→ WORK ITEM: Look through the material and copy each line holding "safety".
####################
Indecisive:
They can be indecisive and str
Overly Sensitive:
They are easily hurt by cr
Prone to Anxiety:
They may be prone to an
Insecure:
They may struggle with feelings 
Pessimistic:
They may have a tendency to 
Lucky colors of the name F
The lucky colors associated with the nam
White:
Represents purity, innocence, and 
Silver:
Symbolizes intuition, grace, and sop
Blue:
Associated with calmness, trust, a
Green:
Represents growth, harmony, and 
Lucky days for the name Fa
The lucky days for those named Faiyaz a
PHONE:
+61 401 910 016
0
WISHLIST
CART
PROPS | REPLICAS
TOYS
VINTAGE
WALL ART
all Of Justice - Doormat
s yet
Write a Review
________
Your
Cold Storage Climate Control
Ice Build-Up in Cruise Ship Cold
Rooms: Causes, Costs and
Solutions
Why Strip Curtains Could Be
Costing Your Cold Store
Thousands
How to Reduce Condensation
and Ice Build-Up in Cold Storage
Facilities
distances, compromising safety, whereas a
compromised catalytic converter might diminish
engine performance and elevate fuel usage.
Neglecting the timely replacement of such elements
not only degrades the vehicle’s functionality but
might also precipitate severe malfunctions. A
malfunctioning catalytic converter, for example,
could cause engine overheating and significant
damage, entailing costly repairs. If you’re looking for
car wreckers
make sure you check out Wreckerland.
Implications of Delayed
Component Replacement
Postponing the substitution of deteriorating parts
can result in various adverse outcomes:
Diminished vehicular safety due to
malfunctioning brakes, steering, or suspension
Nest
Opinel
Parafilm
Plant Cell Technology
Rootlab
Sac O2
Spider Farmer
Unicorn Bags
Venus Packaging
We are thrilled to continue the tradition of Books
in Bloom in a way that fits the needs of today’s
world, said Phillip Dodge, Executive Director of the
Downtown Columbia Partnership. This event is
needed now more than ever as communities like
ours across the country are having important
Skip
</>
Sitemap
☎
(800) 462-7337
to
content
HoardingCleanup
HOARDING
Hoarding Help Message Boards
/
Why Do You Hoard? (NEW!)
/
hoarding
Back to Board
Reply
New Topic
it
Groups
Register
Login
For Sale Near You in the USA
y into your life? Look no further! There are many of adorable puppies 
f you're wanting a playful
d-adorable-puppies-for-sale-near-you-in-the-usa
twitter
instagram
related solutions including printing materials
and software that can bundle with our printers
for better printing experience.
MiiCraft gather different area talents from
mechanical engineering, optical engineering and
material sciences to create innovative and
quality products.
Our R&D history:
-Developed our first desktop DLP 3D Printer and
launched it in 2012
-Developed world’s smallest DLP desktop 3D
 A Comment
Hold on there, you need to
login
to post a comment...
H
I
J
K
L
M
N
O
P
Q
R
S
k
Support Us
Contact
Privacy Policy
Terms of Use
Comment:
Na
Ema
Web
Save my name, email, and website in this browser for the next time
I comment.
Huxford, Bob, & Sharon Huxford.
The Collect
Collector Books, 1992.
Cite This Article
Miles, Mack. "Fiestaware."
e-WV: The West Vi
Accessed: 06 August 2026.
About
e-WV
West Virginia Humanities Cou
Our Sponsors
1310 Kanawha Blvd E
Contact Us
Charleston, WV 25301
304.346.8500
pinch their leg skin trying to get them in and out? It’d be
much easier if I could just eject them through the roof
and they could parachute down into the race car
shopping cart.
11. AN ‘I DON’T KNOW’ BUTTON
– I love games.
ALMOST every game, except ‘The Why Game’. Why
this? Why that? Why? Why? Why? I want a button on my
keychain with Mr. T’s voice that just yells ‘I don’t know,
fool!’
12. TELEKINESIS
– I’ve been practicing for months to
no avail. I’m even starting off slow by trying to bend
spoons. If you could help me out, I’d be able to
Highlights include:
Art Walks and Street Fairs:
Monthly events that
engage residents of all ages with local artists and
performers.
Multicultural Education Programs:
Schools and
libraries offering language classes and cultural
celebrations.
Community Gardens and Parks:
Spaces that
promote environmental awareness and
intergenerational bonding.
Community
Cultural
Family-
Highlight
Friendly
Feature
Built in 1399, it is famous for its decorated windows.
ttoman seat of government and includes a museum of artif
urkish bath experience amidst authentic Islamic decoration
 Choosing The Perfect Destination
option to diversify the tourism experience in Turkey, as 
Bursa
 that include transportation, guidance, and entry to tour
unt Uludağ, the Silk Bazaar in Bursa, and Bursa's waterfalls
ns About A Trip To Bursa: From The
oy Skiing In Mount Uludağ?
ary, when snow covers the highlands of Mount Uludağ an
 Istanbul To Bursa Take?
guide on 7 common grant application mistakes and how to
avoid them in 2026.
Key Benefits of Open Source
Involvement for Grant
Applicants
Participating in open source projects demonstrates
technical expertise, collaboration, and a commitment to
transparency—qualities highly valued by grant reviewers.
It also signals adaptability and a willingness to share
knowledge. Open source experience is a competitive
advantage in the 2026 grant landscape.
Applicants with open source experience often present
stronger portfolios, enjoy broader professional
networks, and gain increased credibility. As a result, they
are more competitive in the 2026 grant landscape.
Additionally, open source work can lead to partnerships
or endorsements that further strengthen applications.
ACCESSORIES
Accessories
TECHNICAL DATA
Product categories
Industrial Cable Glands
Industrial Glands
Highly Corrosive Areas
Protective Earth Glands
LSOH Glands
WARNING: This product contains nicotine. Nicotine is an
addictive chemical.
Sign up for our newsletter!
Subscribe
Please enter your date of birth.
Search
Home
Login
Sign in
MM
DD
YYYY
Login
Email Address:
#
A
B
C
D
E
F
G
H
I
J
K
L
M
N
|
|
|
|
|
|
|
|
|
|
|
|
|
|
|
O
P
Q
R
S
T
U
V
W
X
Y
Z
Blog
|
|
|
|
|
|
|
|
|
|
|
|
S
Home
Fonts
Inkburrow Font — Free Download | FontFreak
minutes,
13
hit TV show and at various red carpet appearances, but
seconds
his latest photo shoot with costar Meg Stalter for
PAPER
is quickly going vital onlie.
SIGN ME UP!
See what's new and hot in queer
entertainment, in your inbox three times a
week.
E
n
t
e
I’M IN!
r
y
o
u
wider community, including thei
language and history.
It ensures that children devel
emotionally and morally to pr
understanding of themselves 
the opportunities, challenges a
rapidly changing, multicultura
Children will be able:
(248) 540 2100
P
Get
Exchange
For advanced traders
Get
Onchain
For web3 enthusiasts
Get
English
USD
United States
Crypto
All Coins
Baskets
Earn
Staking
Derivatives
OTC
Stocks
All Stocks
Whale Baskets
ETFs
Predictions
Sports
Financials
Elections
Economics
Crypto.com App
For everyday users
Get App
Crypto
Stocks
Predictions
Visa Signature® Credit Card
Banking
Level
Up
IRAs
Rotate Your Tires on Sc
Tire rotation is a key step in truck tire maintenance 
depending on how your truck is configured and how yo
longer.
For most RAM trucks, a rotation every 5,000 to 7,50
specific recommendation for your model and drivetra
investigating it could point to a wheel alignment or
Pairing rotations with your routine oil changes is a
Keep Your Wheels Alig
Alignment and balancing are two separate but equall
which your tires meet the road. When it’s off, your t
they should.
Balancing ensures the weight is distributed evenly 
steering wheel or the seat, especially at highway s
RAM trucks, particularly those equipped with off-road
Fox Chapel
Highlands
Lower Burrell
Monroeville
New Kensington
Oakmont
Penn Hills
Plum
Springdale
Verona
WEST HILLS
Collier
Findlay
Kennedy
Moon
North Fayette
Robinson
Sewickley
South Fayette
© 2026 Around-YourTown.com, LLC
####################
→ OUTPUT OF THE EXERCISE:
distances, compromising safety, whereas a
Diminished vehicular safety due to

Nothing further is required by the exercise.